Sounds to me like your husband needs EDUCATION! at least as far as sleep apnea goes. I for one thought SA was a waist of money too or at least a hypochondriacts disease or something--even when my PCP first suggested that I may have it. I totally blew her off--and basically I wasn't going to hear it. but it got me thinking and on to the internet I went! Spent hours on researching --ironically I still didn't seem to fit the bill but my husband did! and last summer he was dxed with severe OSA (infact his numbers were much worse than mine)--I still ignored my symptoms until I had a gall bladder attack last December (another story in itself) however I had a bad reaction to the meds they gave me which caused the ER dr. to ask me if i'd ever been tested for SA--well I hadn't. Took me another 7-8 months before getting around to it but finally in late August I got my CPAP! it's made a world of difference and I didn't have the typical symptoms. some of them yes, however didn't really snore too much and didn't stop breathing but I have mostly hypopneas so I wouldn't stop breathing I just breath ineffectively and since I wasn't sleeping that good at night I didn't go into REM much when I had most ofmy problems. (now looking back I can see why I didn't sleep and why my body was keeping me awake. it all makes sense but didn't at the time. Try educating your husband--see if he'll read the literachure there's tons of it out there. Keep on this forum. you'll find soo much support. btw--I really feel it was thru the encouragement of these forum members that got me back to my pcp and finally dxed. I kept denying it. I do hope he'll come to understand one day. but I do understand his hesitation too--I was like that.

[Gerryk]

It will take time but he will probably come around. When I first started on CPAP my wife complained about my machine being noisy. Now her biggest complaint is the air that blows out the vent sometimes blows in her face. Well, I do not sleep on my back much so I normally sleep on one side. I finally got tired of that and just told her to turn over and blow her hot air the other way. HMMMM yes, it was not a good thing to say but it did get us to discuss it and work the problem out.
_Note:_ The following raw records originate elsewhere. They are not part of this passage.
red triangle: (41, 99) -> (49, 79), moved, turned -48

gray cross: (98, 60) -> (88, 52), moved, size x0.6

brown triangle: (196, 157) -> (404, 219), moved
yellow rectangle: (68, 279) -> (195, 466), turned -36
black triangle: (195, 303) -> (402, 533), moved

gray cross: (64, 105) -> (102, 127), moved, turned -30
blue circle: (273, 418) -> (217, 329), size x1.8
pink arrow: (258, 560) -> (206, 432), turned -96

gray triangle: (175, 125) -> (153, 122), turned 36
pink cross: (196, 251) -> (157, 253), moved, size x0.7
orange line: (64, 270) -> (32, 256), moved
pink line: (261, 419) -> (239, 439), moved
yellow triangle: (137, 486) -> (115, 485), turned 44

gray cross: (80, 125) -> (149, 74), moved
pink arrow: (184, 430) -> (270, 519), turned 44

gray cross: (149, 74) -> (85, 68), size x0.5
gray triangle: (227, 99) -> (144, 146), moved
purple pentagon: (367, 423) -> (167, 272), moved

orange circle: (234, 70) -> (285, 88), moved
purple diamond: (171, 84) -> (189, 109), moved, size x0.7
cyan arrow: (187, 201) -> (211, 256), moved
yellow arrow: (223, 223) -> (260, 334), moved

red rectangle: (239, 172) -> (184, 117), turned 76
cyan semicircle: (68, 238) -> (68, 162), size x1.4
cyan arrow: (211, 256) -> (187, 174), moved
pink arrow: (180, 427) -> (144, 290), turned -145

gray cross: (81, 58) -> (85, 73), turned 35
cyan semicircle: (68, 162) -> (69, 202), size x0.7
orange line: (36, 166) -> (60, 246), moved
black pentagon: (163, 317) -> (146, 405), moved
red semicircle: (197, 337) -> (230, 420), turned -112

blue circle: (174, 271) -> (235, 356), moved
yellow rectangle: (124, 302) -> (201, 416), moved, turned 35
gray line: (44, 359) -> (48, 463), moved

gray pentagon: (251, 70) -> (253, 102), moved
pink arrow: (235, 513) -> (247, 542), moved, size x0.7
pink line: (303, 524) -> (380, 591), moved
When I told her last week I may not need cpap any longer she complained again. This time she complained saying now she won't be able to sleep because my machine won't be making noise and she won't have a nice fresh breeze all night.

All those big problems my wife had with cpap were only minor issues we had to work out together. After all if he loves you he will see to it that your cpap treatment is successful.
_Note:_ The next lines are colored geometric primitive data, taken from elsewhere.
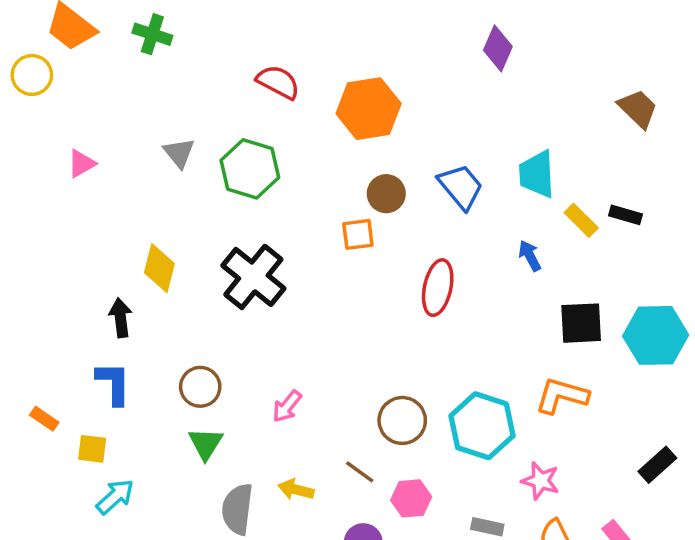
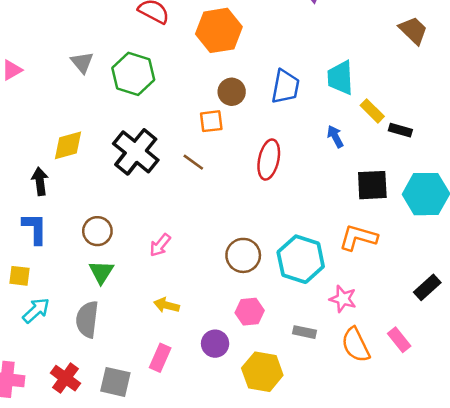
blue trapezoid: (461, 187) -> (285, 87), turned 51
black rectangle: (625, 215) -> (400, 130), moved
yellow diamond: (159, 268) -> (68, 145), turned 60
brown line: (360, 472) -> (193, 162), moved
gray semicircle: (237, 509) -> (87, 319), moved

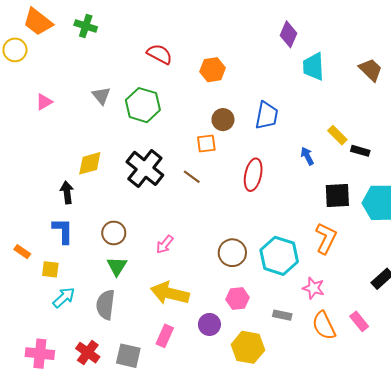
orange hexagon: (219, 30) -> (213, 70), size x0.7
cyan trapezoid: (340, 78) -> (313, 67), moved
orange L-shape: (358, 237) -> (326, 238), turned 100
yellow arrow: (166, 305) -> (170, 293), size x1.8

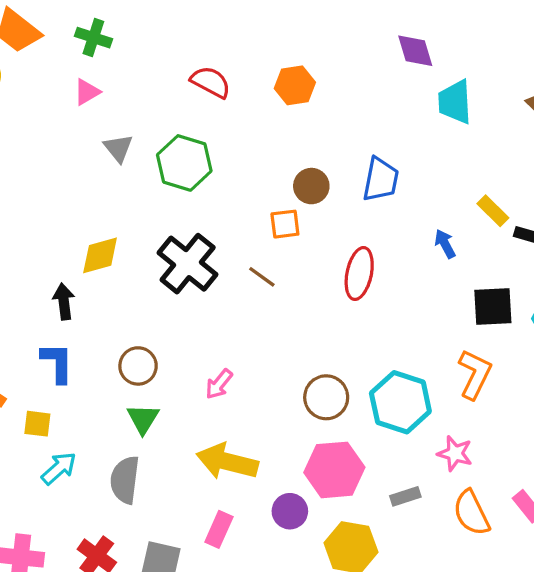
purple diamond: (288, 34) -> (415, 51), turned -40
orange hexagon: (213, 70) -> (295, 85), moved
pink triangle: (44, 102) -> (87, 92), moved
pink hexagon: (238, 298) -> (334, 470), size x1.6
gray rectangle: (282, 315) -> (405, 496), turned -30

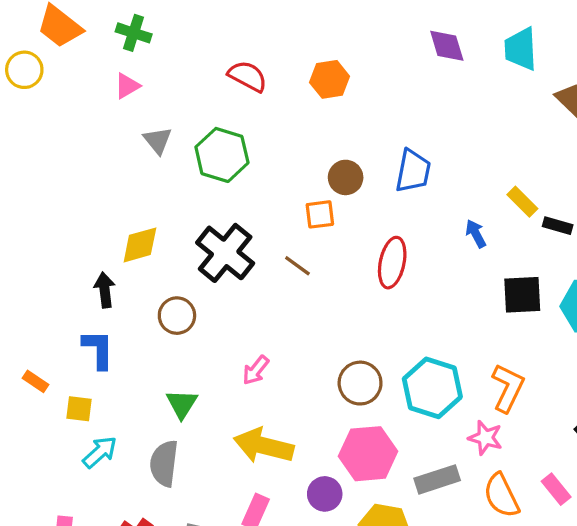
cyan trapezoid: (455, 102) -> (521, 49), moved
brown circle: (138, 366) -> (177, 316), moved
orange L-shape: (475, 374) -> (508, 388), moved
gray rectangle: (405, 496) -> (437, 479), size x1.5

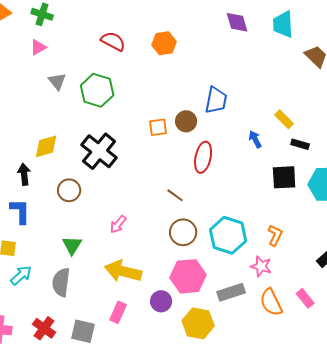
brown circle: (346, 177) -> (186, 121), moved
black rectangle: (558, 226) -> (300, 144), moved
brown line: (297, 266) -> (175, 195), moved
orange L-shape: (508, 388) -> (275, 235), size x0.7

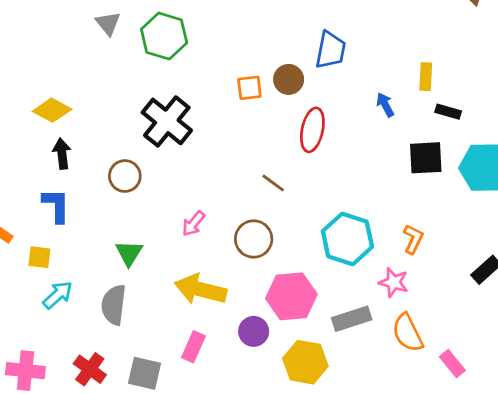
yellow rectangle: (284, 119) -> (426, 77), turned 48
yellow diamond: (46, 146) -> (52, 110), moved, turned 44
brown circle: (183, 232) -> (254, 239), moved
pink rectangle: (305, 298) -> (452, 364), moved

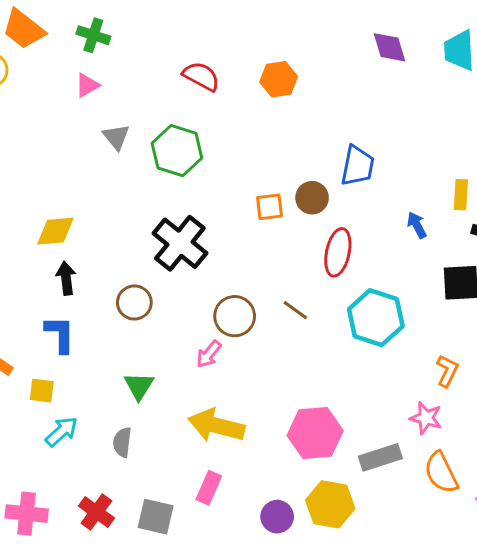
yellow diamond: (52, 110) -> (55, 231), turned -33
brown circle: (254, 239) -> (235, 316), moved
cyan hexagon: (347, 239) -> (376, 318), moved
gray semicircle: (114, 305) -> (122, 442), size x0.7
purple circle: (254, 331) -> (277, 517), moved

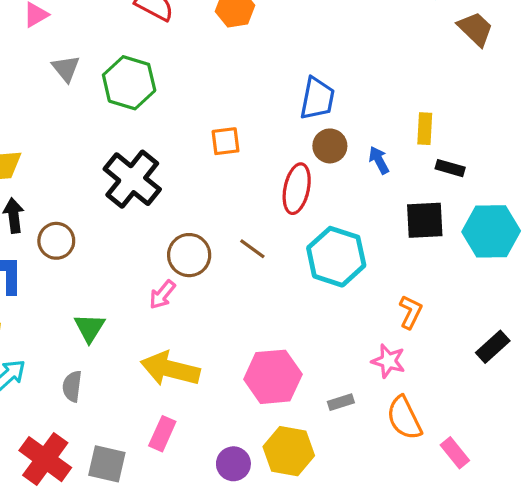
brown circle: (312, 198) -> (330, 146), moved
brown circle: (134, 302) -> (56, 241), moved
gray rectangle: (380, 457) -> (341, 402), size x0.6
red cross: (96, 512) -> (45, 459), size x1.4

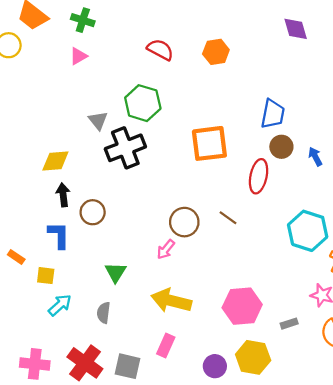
gray triangle: (66, 68) -> (98, 121), moved
orange square: (226, 141) -> (209, 143), size x1.8
black cross: (132, 179) -> (125, 148), moved, turned 30
cyan hexagon: (336, 257) -> (308, 231), moved

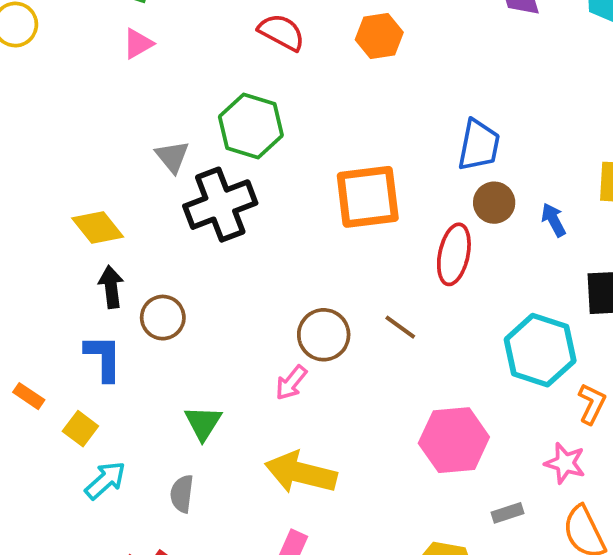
yellow diamond: (55, 161) -> (98, 228), turned 56
yellow square: (46, 276) -> (80, 429), turned 30
pink hexagon: (242, 306) -> (454, 440), moved

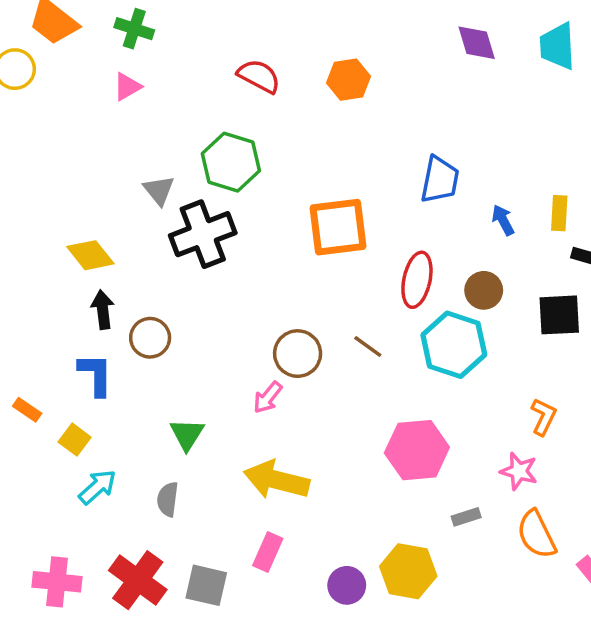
brown circle: (494, 203) -> (484, 290), moved
blue arrow: (553, 220) -> (503, 220), moved
cyan hexagon: (540, 350) -> (454, 345), moved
Good luck with your treatment.

Gerry

[btesterman]

Thanks to everyone for the encouragement and suggestions. After thinking about it, I'm guessing he is in a denial stage just as if he was the one diagnosed. I will definitely have him go with me to see my doctor and as I learn more (I feel lost right now) I'll share with him so he feels a part of this journey. That is my hope anyway. I never was in denial. In fact, I was almost relieved to hear the diagnosis - I'd been told my fatigue was from being "old" (I'm 63), being overweight (about 15 pounds I'd say), depression, not enough exercise, being an overworked teacher, "everyone feels that way".... Of course I wish I could just take a pill and all would be normal but at least now I can actively work toward feeling better.

[snoregirl]

I find your words disturbing "that he will not FORBID me to get CPAP" or something close to that. What a gem. No one will FORBID me to do anything. He obviously is not interested in your health. Hopefully he will come to understand and support you but don't be surprised if he does not. If one does not live with the dead tired feeling in my experience they just have a really hard time understanding. I wish you more luck than I had with my husband (now ex-husband). Apena and snoring were a large part of the reason he left. BUT DO NOT sacrifice your health for him. He is not worth it.